Your instructions: Your answer should hold exactly the lines from the line containing "Эти мелкие певчие птицы известны" through the end of the entries that follow.

Exercise material:
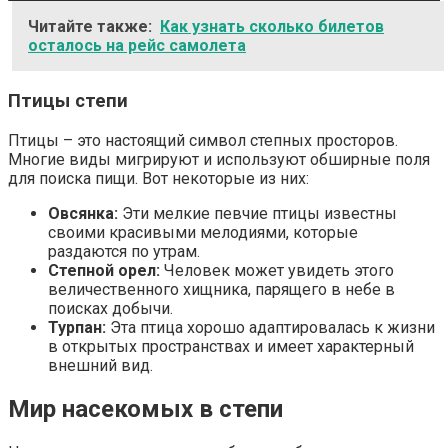
Читайте также:
Как узнать сколько билетов
осталось на рейс самолета
Птицы степи
Птицы – это настоящий символ степных просторов.
Многие виды мигрируют и используют обширные поля
для поиска пищи. Вот некоторые из них:
Овсянка:
Эти мелкие певчие птицы известны
своими красивыми мелодиями, которые
раздаются по утрам.
Степной орел:
Человек может увидеть этого
величественного хищника, парящего в небе в
поисках добычи.
Турпан:
Эта птица хорошо адаптировалась к жизни
в открытых пространствах и имеет характерный
внешний вид.
Мир насекомых в степи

Exercise response:
Эти мелкие певчие птицы известны
своими красивыми мелодиями, которые
раздаются по утрам.
Степной орел:
Человек может увидеть этого
величественного хищника, парящего в небе в
поисках добычи.
Турпан:
Эта птица хорошо адаптировалась к жизни
в открытых пространствах и имеет характерный
внешний вид.
Мир насекомых в степи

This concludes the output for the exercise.